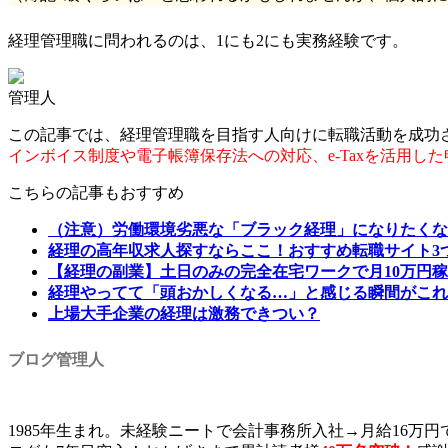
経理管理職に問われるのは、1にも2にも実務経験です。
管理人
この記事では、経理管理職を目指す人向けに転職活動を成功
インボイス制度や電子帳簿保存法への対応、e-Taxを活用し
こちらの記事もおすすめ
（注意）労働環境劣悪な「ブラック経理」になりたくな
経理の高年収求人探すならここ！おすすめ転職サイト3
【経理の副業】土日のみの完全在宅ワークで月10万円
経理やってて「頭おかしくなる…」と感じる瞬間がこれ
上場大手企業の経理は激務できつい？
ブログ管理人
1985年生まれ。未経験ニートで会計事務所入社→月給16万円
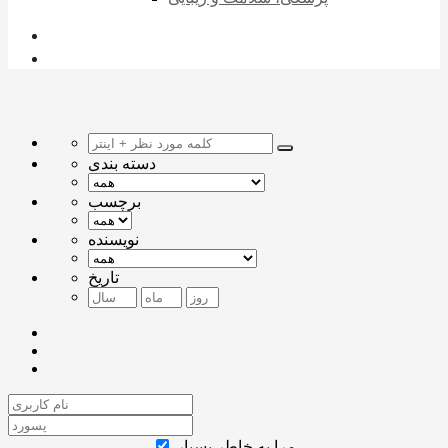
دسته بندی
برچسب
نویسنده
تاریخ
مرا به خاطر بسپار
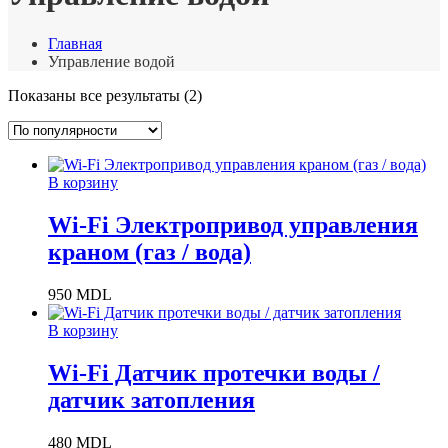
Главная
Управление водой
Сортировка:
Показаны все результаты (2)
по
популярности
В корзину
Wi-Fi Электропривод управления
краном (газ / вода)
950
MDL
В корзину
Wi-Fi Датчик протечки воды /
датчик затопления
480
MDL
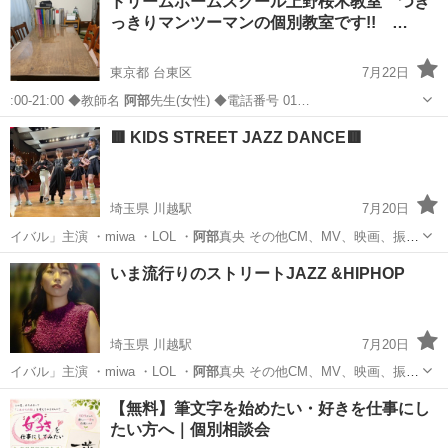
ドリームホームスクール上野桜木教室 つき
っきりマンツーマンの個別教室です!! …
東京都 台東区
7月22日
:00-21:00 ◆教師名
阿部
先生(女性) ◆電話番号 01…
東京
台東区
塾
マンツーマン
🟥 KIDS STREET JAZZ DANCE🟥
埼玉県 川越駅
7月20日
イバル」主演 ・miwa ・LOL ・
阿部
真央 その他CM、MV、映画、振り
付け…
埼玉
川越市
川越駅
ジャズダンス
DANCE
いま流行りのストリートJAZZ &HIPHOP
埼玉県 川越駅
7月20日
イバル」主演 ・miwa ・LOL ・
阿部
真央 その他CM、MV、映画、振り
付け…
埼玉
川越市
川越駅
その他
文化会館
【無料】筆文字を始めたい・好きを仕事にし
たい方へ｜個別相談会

*-*-*

=== AIM OF THE TASK ===
Quote every record above exactly, omitting any pictures they contain.

=== TASK RESPONSE ===
経理管理職に問われるのは、1にも2にも実務経験です。
管理人
この記事では、経理管理職を目指す人向けに転職活動を成功
インボイス制度や電子帳簿保存法への対応、e-Taxを活用し
こちらの記事もおすすめ
（注意）労働環境劣悪な「ブラック経理」になりたくな
経理の高年収求人探すならここ！おすすめ転職サイト3
【経理の副業】土日のみの完全在宅ワークで月10万円
経理やってて「頭おかしくなる…」と感じる瞬間がこれ
上場大手企業の経理は激務できつい？
ブログ管理人
1985年生まれ。未経験ニートで会計事務所入社→月給16万円
دسته بندی
برچسب
نویسنده
تاریخ
مرا به خاطر بسپار
Главная
Управление водой
Сортировка:
Показаны все результаты (2)
по
популярности
В корзину
Wi-Fi Электропривод управления
краном (газ / вода)
950
MDL
В корзину
Wi-Fi Датчик протечки воды /
датчик затопления
480
MDL
ドリームホームスクール上野桜木教室 つき
っきりマンツーマンの個別教室です!! …
東京都 台東区
7月22日
:00-21:00 ◆教師名
阿部
先生(女性) ◆電話番号 01…
東京
台東区
塾
マンツーマン
🟥 KIDS STREET JAZZ DANCE🟥
埼玉県 川越駅
7月20日
イバル」主演 ・miwa ・LOL ・
阿部
真央 その他CM、MV、映画、振り
付け…
埼玉
川越市
川越駅
ジャズダンス
DANCE
いま流行りのストリートJAZZ &HIPHOP
埼玉県 川越駅
7月20日
イバル」主演 ・miwa ・LOL ・
阿部
真央 その他CM、MV、映画、振り
付け…
埼玉
川越市
川越駅
その他
文化会館
【無料】筆文字を始めたい・好きを仕事にし
たい方へ｜個別相談会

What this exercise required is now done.